Let $C[-1,2]$ be the space of all continuous functions $f:[-1,2]\to \mathbb{C}$.
Which of the following define an inner product on $C[-1,2]$ and which do not?
$$\langle f,g\rangle =\int_{-1}^{2}|f(t)+g(t)|dt$$
a. $$\langle f,f\rangle =\int_{-1}^{2}|f(t)+f(t)|dt=2\int_{-1}^{2}|f(t)|dt$$ b. $$\overline{\langle g,f\rangle }= \overline{\int_{-1}^{2}|g(t)+f(t)|dt} = \int_{-1}^{2}\overline{|g(t)+f(t)|}dt = \int_{-1}^{2}\overline{|f(t)+g(t)|}dt=\langle f,g\rangle $$ c. $$\langle \alpha f+\beta g,h\rangle=\int_{-1}^{2}|\alpha f(t) +\beta g(t)+h(t)|dt\neq\alpha \int_{-1}^{2}|f(t)+h(t)|dt+\beta \int_{-1}^{2}|g(t)+h(t)|dt=\alpha\langle f,h\rangle+\beta\langle g,h\rangle$$
Can we be sure that the expression in a. is $\geq 0$? as the function can be decreasing? so the overall expression will be less than $0$
Can we move the conjugate inside the integral as in b.?

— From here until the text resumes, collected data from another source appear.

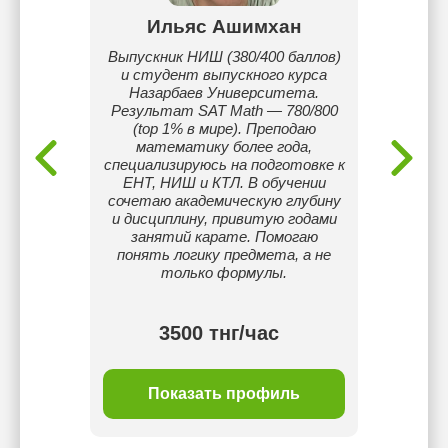
анова
Ильяс Ашимхан
Ай
ике и
Выпускник НИШ (380/400 баллов)
О себ
 ЕНТ.
и студент выпускного курса
респ
простое
Назарбаев Университета.
конк
тем.
Результат SAT Math — 780/800
мате
(top 1% в мире). Преподаю
Выпус
математику более года,
специализируюсь на подготовке к
ЕНТ, НИШ и КТЛ. В обучении
сочетаю академическую глубину
и дисциплину, привитую годами
занятий карате. Помогаю
понять логику предмета, а не
только формулы.
3500 тнг/час
ль
Показать профиль
П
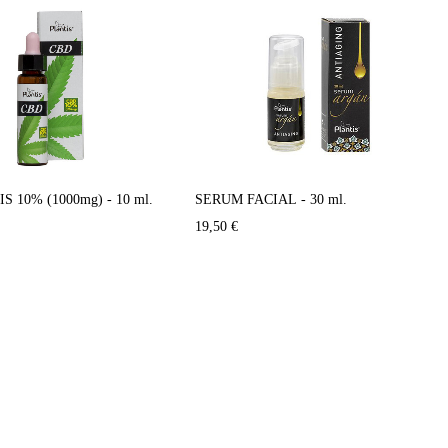
 10% (1000mg) - 10 ml.
SERUM FACIAL - 30 ml.
19,50
€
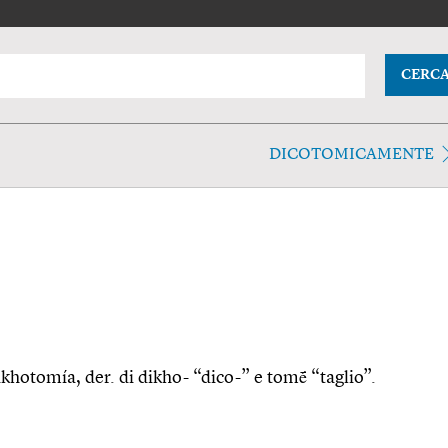
CERC
DICOTOMICAMENTE
 dikhotomía, der. di dikho- “dico-” e tomḗ “taglio”.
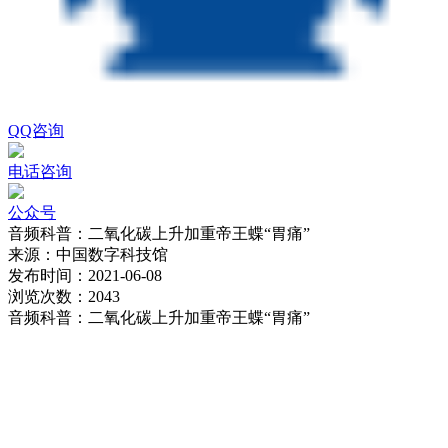
QQ咨询
电话咨询
公众号
音频科普：二氧化碳上升加重帝王蝶“胃痛”
来源：
中国数字科技馆
发布时间：
2021-06-08
浏览次数：
2043
音频科普：二氧化碳上升加重帝王蝶“胃痛”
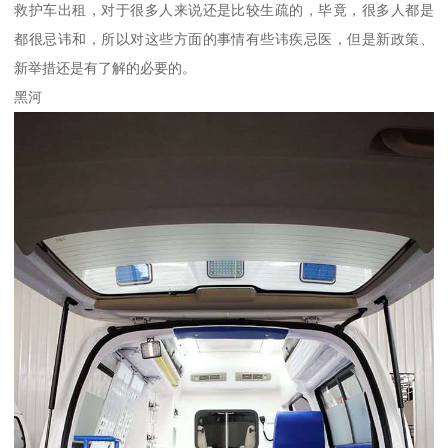
救护车出租，对于很多人来说还是比较生疏的，毕竟，很多人都是
都很忌讳和，所以对这些方面的事情有些讳疾忌医，但是新政策、
新举措还是有了解的必要的。
黑河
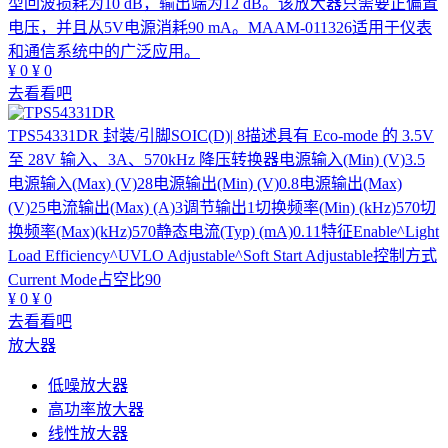
型回波损耗为10 dB，输出端为12 dB。该放大器只需要正偏置
电压，并且从5V电源消耗90 mA。MAAM-011326适用于仪表
和通信系统中的广泛应用。
¥
0
¥
0
去看看吧
TPS54331DR
封装/引脚SOIC(D)| 8描述具有 Eco-mode 的 3.5V
至 28V 输入、3A、570kHz 降压转换器电源输入(Min) (V)3.5
电源输入(Max) (V)28电源输出(Min) (V)0.8电源输出(Max)
(V)25电流输出(Max) (A)3调节输出1切换频率(Min) (kHz)570切
换频率(Max)(kHz)570静态电流(Typ) (mA)0.11特征Enable^Light
Load Efficiency^UVLO Adjustable^Soft Start Adjustable控制方式
Current Mode占空比90
¥
0
¥
0
去看看吧
放大器
低噪放大器
高功率放大器
线性放大器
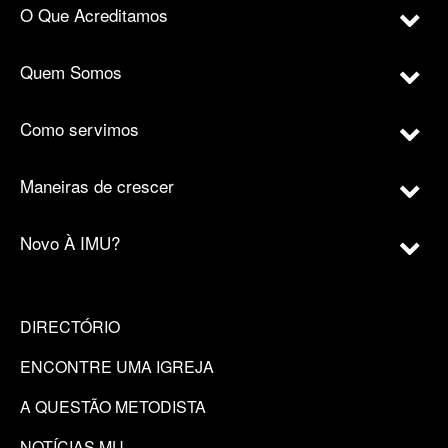
O Que Acreditamos
Quem Somos
Como servimos
Maneiras de crescer
Novo À IMU?
DIRECTÓRIO
ENCONTRE UMA IGREJA
A QUESTÃO METODISTA
NOTÍCIAS MU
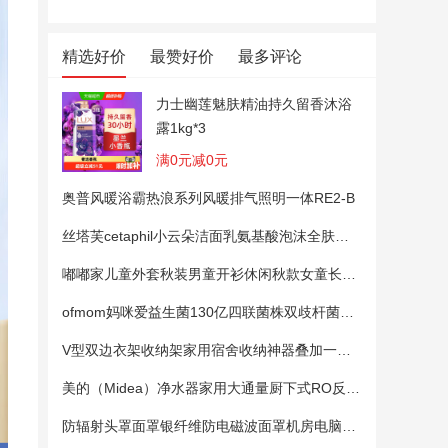
精选好价
最赞好价
最多评论
力士幽莲魅肤精油持久留香沐浴
露1kg*3
满0元减0元
奥普风暖浴霸热浪系列风暖排气照明一体RE2-B
丝塔芙cetaphil小云朵洁面乳氨基酸泡沫全肤质洗面奶温和适敏感肌
嘟嘟家儿童外套秋装男童开衫休闲秋款女童长袖上衣宝宝卡通衣服 粉色100
ofmom妈咪爱益生菌130亿四联菌株双歧杆菌粉呵护肠道
V型双边衣架收纳架家用宿舍收纳神器叠加一钩多挂架省空间帽子架
美的（Midea）净水器家用大通量厨下式RO反渗透纯水净饮直饮一体机麒麟0阻垢剂鲜活母婴安心直饮400G
防辐射头罩面罩银纤维防电磁波面罩机房电脑手机5G基站防辐射头套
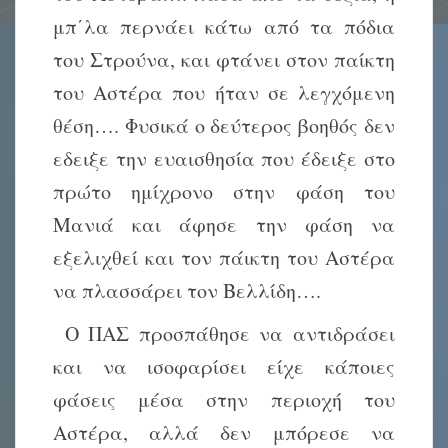
μπ΄λα περνάει κάτω από τα πόδια
του Στρούνα, και φτάνει στον παίκτη
του Αστέρα που ήταν σε λεγχόμενη
θέση…. Φυσικά ο δεύτερος βοηθός δεν
εδειξε την ευαισθησία που έδειξε στο
πρώτο ημίχρονο στην φάση του
Μανιά και άφησε την φάση να
εξελιχθεί και τον πάικτη του Αστέρα
να πλασσάρει τον Βελλίδη….
Ο ΠΑΣ προσπάθησε να αντιδράσει
και να ισοφαρίσει είχε κάποιες
φάσεις μέσα στην περιοχή του
Αστέρα, αλλά δεν μπόρεσε να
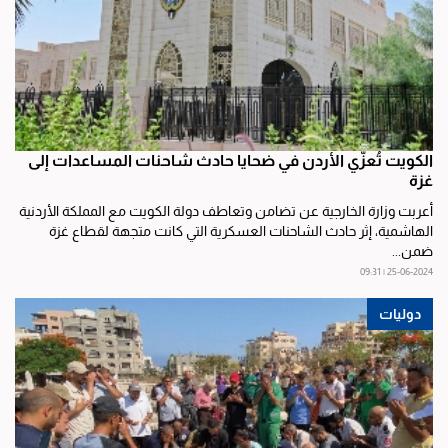
الكويت تُعزّي الأردن في ضحايا حادث شاحنات المساعدات إلى
غزة
أعربت وزارة الخارجية عن تضامن وتعاطف دولة الكويت مع المملكة الأردنية
الهاشمية، إثر حادث الشاحنات العسكرية التي كانت متجهة لقطاع غزة
ضمن...
25-06-2024 | 09:31
دوليات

No, it is not an inner product. For instance, take $f(x)=g(x)=x$ and $\alpha=-1$. Then$$\langle\alpha f,g\rangle=\int_{-1}^2|-x+x|\,\mathrm dx=0$$ and$$\alpha\langle f,g\rangle=-\int_{-1}^2|2x|\,\mathrm dx\neq0.$$So, in general it is not true that $\langle\alpha f,g\rangle=\alpha\langle f,g\rangle$.